Filter the data below, keeping only lines that contain "June".
[RECORDS FOR PROCESSING Boundary: Start]
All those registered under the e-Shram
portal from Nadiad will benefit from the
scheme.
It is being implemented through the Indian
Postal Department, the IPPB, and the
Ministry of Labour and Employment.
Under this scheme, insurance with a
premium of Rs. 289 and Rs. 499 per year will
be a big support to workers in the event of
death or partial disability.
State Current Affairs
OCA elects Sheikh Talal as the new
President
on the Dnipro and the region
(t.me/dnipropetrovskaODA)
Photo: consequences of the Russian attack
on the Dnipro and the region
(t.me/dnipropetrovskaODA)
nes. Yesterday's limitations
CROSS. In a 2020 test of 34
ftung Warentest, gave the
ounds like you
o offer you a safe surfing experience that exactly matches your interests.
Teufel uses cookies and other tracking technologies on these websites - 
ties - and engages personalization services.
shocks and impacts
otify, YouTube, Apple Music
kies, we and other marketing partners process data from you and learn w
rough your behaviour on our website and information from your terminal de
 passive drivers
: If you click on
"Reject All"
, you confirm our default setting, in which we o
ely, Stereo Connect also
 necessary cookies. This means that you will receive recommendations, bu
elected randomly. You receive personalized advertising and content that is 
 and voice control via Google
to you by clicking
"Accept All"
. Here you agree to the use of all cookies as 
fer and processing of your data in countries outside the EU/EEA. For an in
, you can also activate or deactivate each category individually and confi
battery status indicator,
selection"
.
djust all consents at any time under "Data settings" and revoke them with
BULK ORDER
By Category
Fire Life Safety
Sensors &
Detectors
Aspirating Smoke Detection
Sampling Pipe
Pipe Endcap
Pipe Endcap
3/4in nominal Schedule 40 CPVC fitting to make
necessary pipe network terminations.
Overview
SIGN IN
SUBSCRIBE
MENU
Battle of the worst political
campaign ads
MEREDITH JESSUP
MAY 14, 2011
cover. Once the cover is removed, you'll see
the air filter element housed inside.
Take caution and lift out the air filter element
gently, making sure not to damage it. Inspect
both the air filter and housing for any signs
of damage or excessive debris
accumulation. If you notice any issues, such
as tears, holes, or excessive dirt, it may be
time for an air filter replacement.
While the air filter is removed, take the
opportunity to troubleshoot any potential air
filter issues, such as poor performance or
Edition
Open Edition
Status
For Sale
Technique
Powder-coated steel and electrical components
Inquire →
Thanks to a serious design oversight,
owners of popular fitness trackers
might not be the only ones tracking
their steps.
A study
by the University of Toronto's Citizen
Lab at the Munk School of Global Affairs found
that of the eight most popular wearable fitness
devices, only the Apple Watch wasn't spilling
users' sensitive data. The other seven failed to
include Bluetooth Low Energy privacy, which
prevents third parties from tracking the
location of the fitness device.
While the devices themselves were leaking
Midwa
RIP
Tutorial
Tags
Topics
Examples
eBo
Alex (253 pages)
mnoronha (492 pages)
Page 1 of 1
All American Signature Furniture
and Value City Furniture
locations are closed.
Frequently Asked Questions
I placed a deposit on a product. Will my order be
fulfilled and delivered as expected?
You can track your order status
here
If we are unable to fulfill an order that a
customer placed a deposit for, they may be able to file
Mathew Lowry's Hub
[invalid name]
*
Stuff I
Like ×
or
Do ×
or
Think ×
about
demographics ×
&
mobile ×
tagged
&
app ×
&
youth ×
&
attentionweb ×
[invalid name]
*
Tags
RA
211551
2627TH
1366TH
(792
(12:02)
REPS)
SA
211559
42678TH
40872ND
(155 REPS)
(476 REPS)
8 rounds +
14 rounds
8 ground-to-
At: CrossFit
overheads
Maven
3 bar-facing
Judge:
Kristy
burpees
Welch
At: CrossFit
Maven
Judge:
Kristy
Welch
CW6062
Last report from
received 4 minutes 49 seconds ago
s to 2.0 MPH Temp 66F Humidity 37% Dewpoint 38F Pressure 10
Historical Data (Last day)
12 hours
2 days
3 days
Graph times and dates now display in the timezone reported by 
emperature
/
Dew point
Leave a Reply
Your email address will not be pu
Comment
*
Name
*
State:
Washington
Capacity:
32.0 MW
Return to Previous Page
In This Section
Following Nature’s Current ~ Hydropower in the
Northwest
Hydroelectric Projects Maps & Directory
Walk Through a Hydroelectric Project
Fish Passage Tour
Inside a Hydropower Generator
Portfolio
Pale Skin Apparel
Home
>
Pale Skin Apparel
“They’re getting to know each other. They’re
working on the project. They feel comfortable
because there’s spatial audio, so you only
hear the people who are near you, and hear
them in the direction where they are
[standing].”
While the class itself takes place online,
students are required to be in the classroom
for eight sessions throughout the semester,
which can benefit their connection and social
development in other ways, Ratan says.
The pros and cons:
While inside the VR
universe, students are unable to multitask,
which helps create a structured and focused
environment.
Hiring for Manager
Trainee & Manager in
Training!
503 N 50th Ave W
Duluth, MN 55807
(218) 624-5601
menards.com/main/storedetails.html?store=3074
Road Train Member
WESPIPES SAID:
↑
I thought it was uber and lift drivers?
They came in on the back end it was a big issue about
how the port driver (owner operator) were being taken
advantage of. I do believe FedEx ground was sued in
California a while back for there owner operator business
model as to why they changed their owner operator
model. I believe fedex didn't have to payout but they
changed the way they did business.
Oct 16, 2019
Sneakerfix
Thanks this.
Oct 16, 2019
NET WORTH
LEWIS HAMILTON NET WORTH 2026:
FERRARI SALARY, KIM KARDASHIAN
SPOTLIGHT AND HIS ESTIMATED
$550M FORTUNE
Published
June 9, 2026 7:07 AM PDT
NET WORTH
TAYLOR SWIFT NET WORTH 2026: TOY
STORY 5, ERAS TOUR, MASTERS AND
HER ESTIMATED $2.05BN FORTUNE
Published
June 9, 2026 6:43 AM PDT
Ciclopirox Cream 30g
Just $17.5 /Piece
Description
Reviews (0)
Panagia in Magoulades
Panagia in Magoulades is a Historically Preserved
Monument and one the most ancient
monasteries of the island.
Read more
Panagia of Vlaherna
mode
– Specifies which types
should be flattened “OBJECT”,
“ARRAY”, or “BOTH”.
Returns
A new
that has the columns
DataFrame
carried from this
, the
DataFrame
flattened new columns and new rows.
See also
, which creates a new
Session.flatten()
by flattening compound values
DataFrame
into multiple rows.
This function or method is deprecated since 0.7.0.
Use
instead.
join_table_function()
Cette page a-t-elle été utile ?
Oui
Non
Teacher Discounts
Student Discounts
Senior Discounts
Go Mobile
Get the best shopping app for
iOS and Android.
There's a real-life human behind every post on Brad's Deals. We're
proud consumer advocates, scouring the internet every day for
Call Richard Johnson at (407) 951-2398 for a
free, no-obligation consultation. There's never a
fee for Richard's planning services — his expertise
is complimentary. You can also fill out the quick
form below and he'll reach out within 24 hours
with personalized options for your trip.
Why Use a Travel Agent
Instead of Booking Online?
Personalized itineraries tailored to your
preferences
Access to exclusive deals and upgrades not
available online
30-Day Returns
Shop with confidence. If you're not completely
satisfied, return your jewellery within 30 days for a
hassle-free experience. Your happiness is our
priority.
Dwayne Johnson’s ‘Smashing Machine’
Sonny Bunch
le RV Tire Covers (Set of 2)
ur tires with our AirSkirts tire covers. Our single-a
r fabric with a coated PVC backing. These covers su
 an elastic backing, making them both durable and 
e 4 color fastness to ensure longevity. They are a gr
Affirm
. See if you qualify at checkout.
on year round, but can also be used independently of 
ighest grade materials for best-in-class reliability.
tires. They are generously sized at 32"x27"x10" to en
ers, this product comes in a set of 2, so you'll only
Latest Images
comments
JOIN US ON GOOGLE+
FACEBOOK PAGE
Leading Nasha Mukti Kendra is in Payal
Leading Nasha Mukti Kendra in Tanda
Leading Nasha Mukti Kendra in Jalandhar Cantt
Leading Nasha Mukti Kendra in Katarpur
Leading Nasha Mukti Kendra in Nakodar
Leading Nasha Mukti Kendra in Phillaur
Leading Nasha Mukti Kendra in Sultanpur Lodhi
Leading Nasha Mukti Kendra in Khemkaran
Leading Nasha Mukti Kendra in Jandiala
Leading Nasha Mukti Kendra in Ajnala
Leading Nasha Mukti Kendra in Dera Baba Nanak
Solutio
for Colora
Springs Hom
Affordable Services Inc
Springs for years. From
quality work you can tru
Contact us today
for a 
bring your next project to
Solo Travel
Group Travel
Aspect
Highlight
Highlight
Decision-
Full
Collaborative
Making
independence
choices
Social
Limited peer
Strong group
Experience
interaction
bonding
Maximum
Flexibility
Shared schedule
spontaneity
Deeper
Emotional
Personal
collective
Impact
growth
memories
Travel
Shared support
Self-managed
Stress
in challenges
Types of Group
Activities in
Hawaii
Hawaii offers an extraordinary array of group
[RECORDS FOR PROCESSING Boundary: End]
▶ RESPONSE TO THE TASK:
June 9, 2026 7:07 AM PDT
June 9, 2026 6:43 AM PDT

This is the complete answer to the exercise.